Emergency Management is organized analysis, planning, decision-making and assignment of available resources to mitigate (lessen the effect of or prevent), prepare for, respond to, and recover from the effects of all hazards.

It is an integrated and comprehensive approach to the management of emergency programs and activities for all four emergency phases, for all types of emergencies and disasters, for all levels of government (local, state, and federal) and for the private sector.

The Four Phases of Emergency Management are:

  • MITIGATION – Activities which reduce or eliminate loss or life, injuries, and damage to property or the environment resulting from an emergency or disaster.
  • PREPAREDNESS – Actions taken to facilitate disaster response and recovery. These include developing and updating emergency operations plans, training response personnel, and maintaining emergency resources.
  • RESPONSE – Utilizing all systems, plans and resources available in the community to save lives, reduce damage to property and the environment, and to aid in recovery.
  • RECOVERY – Actions taken to return a community to pre-disaster or improved conditions.

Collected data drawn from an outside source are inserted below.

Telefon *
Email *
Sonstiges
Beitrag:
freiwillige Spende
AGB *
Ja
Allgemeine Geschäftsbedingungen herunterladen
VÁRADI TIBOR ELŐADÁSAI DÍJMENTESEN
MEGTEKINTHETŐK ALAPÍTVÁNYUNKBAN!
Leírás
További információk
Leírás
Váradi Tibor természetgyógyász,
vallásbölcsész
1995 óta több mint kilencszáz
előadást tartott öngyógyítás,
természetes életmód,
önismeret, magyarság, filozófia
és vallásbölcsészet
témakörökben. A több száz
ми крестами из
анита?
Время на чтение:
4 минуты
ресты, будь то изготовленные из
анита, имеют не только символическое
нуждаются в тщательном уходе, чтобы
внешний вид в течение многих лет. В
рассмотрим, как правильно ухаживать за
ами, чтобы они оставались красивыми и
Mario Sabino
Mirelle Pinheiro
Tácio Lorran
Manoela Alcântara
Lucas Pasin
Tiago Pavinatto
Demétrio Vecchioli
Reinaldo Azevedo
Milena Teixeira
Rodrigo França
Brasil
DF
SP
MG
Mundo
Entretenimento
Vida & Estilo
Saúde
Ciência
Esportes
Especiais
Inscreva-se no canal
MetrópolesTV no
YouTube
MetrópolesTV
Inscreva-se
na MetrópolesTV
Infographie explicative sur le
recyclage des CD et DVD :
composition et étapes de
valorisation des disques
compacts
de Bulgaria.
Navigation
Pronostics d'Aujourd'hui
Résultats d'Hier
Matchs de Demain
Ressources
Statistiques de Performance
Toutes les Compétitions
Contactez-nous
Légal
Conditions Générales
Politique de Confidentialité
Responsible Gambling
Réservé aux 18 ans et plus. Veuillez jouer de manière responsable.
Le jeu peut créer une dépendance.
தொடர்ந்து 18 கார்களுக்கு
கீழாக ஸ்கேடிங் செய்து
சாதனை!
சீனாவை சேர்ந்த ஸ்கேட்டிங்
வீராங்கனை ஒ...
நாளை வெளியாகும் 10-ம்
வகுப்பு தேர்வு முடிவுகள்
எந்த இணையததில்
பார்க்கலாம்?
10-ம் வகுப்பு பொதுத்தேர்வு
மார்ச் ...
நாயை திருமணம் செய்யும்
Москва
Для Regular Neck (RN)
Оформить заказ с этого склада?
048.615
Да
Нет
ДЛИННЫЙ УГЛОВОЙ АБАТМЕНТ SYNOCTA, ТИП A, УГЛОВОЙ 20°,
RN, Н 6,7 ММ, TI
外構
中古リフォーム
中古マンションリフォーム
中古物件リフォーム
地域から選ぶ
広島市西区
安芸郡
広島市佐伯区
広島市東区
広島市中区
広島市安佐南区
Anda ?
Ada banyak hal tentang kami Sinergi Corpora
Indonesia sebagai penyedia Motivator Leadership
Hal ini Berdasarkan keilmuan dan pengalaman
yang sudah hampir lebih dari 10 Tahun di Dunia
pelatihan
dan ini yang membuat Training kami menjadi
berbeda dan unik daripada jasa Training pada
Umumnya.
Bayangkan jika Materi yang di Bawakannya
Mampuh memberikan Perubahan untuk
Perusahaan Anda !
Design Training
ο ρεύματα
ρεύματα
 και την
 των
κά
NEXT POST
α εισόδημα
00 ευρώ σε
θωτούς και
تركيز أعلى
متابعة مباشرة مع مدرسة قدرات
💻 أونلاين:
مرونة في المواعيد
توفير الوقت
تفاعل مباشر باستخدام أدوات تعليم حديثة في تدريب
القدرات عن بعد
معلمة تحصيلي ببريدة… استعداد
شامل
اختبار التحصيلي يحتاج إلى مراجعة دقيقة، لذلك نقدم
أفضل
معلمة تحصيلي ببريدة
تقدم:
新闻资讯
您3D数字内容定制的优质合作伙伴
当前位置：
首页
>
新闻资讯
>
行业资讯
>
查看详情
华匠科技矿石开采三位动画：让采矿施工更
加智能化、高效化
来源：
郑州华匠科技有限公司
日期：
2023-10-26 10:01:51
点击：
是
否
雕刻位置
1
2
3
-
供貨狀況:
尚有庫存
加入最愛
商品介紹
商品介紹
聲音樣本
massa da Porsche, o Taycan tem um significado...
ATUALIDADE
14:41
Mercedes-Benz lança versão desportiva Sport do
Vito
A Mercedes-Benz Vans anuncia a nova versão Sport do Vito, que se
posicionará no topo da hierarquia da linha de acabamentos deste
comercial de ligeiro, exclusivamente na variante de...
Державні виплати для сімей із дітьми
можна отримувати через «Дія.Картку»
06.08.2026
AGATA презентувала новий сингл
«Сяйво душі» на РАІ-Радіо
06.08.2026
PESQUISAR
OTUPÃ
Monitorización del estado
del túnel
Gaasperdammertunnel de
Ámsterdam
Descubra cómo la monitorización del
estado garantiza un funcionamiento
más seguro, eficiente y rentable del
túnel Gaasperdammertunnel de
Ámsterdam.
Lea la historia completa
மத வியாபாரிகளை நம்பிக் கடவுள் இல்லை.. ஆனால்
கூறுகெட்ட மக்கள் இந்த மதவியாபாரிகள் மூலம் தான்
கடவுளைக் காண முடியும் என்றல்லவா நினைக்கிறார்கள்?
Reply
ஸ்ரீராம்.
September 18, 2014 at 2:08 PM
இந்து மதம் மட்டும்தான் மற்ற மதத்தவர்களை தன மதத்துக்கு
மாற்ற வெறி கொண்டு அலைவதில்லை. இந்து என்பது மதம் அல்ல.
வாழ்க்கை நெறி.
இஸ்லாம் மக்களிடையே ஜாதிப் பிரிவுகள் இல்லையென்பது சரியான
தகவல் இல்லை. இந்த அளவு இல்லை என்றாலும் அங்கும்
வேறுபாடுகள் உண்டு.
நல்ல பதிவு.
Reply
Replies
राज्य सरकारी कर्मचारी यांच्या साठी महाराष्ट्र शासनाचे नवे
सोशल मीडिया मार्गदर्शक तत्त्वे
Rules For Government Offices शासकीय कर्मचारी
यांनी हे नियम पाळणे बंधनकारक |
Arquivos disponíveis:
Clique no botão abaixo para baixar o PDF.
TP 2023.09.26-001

Recovery is both a short-term and long-term process. In the short-term, recovery operations seek to restore vital services to the community and provide for the basic needs of the public. Long-term recovery focuses on restoring the community to its normal, or improved, state of affairs.

The recovery period is also an opportunity to institute mitigation measures to lessen the vulnerability of future disasters. The phases are cyclical – all activities and experiences lead back to the mitigation phase. We learn to prevent or lessen the impact of future emergencies by what we learn from past occurrences.

All-Hazards Approach – Comprehensive Emergency Management deals with all types of hazards. These include both natural (such as hurricanes and winter storms) as well as technological or man-made disasters (such as hazardous materials spills or terrorism incidents).